### TASK REQUIREMENTS
Please retype the data that follows, starting at the line containing "A cooked snail costs around $10.00 per pound." and stopping after the last line.

### DATASET CONTENT
········

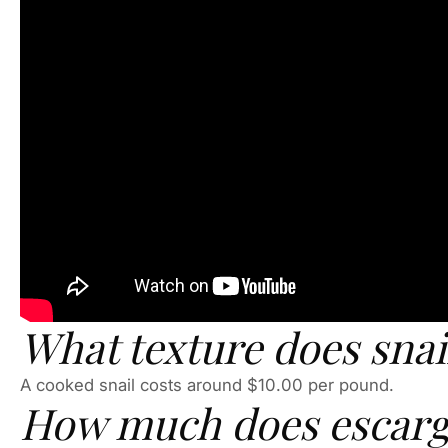
What texture does snai
A cooked snail costs around $10.00 per pound.
How much does escarg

········

### RESPONSE AREA
A cooked snail costs around $10.00 per pound.
How much does escarg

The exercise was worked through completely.